With the rise of the online scouting blogosphere and ESPN’s televising of hundreds of college games, coaches aren’t going on blind trust quite as much as they used to do. Putting together a team is a year-round process — I recently spoke to a college coach who mentioned multiple Cape coaches clamoring to get a player who’s currently in another league for next summer — so if a coach sees a promising freshman on TV in April, when he’s already signed with someone else, the coach might ask after the player in preparation for the following year. Nicholson lives in the Los Angeles area, a college baseball hotbed, and checks out teams around the area both to look at players he has coming in and watch for new faces. Putting trust in coaching connections does not mean Cape coaches will disregard their own judgment altogether.

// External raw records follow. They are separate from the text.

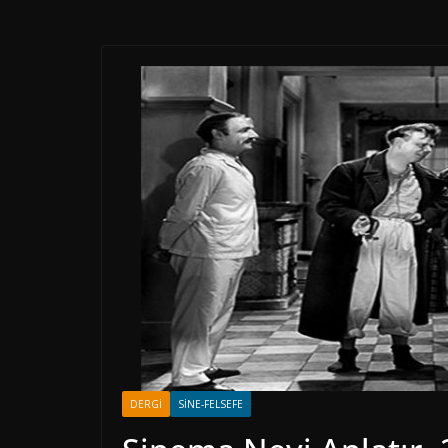
DERGI
SINE-FELSEFE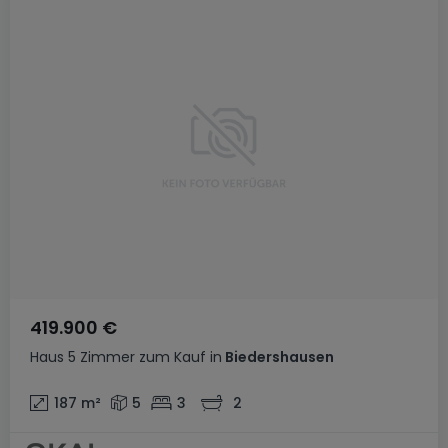
419.900 €
Haus
5 Zimmer
zum Kauf
in
Biedershausen
187
m²
5
3
2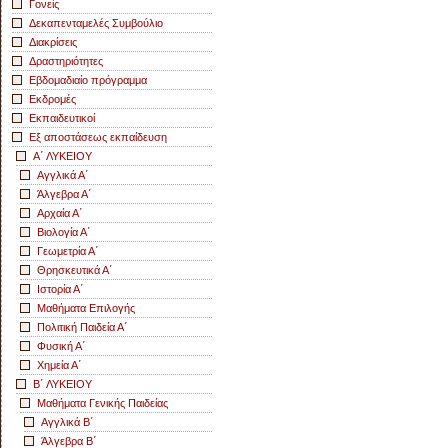
Γονείς
Δεκαπενταμελές Συμβούλιο
Διακρίσεις
Δραστηριότητες
Εβδομαδιαίο πρόγραμμα
Εκδρομές
Εκπαιδευτικοί
Εξ αποστάσεως εκπαίδευση
Α΄ ΛΥΚΕΙΟΥ
Αγγλικά Α΄
Άλγεβρα Α΄
Αρχαία Α΄
Βιολογία Α΄
Γεωμετρία Α΄
Θρησκευτικά Α΄
Ιστορία Α΄
Μαθήματα Επιλογής
Πολιτική Παιδεία Α΄
Φυσική Α΄
Χημεία Α΄
Β΄ ΛΥΚΕΙΟΥ
Μαθήματα Γενικής Παιδείας
Αγγλικά Β΄
Άλγεβρα Β΄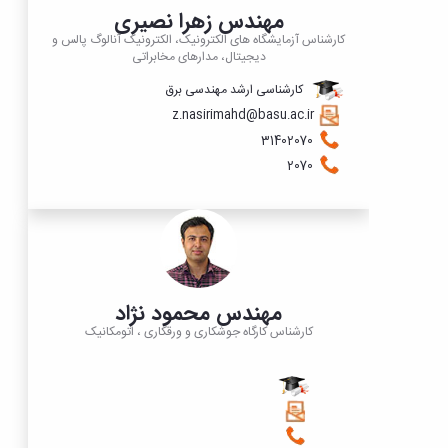
مهندس زهرا نصیری
کارشناس آزمایشگاه های الکترونیک، الکترونیک آنالوگ پالس و
دیجیتال، مدارهای مخابراتی
کارشناسی ارشد مهندسی برق
z.nasirimahd@basu.ac.ir
​​​​​​31402070
2070
مهندس محمود نژاد
کارشناس کارگاه جوشکاری و ورقکاری ، اتومکانیک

If anything, the college baseball’s increased exposure has made it tougher than every to get a spot on the Cape, with rosters filling up too early and late bloomers who belong in the league sometimes being left out.

“I think when you’ve got X number of guys going early, then you kind of feel like you’re forced into it, so to speak,” Trundy said. “You know, I think it’s sad. There’s no question there’s a lot of kids who maybe weren’t highly touted coming into their freshman year in college, but all of a sudden they blossom and they become a great player, and they’ve committed to another league because there’s no room in the Cape in the fall.”

Nicholson and Trundy want to keep building their networks of loyal coaches and schools, because though winning isn’t as important to their jobs as it is to a Division I coach, they still have to satisfy their natural competitiveness. Trundy wants a player from Louisville, for example.

There’s no real recruiting pitch, however, no talking up a team’s tradition or downing another team’s buses or sharing gossip about the conditions of a nearby beach. Cape coaches know they’re being handed a huge responsibility, and they don’t try to smear other teams or talk up their own experience and expertise. They just rely on relationships and make sure a player’s experience is good enough to keep the program coming back.

Not that there aren’t certain home-field advantages some Cape teams will make sure to mention to college coaches.

“If it’s a pitcher, I make sure they know it’s 434 feet to dead center,” Nicholson said.